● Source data
....................
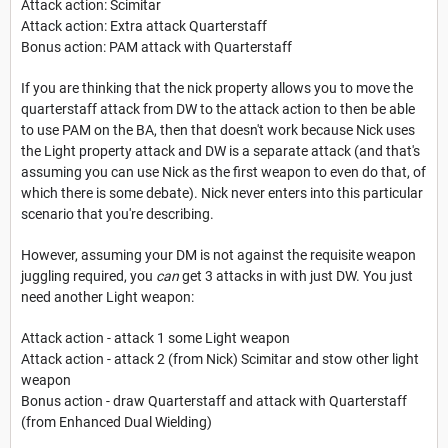
Attack action: Scimitar
Attack action: Extra attack Quarterstaff
Bonus action: PAM attack with Quarterstaff
If you are thinking that the nick property allows you to move the
quarterstaff attack from DW to the attack action to then be able
to use PAM on the BA, then that doesn't work because Nick uses
the Light property attack and DW is a separate attack (and that's
assuming you can use Nick as the first weapon to even do that, of
which there is some debate). Nick never enters into this particular
scenario that you're describing.
However, assuming your DM is not against the requisite weapon
juggling required, you
can
get 3 attacks in with just DW. You just
need another Light weapon:
Attack action - attack 1 some Light weapon
Attack action - attack 2 (from Nick) Scimitar and stow other light
weapon
Bonus action - draw Quarterstaff and attack with Quarterstaff
(from Enhanced Dual Wielding)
....................
● WORK ITEM
Take the line with "Bonus action - draw" and all lines after it through the end of the records, and write them out exactly; include nothing else.

● RESULT OF THE TASK
Bonus action - draw Quarterstaff and attack with Quarterstaff
(from Enhanced Dual Wielding)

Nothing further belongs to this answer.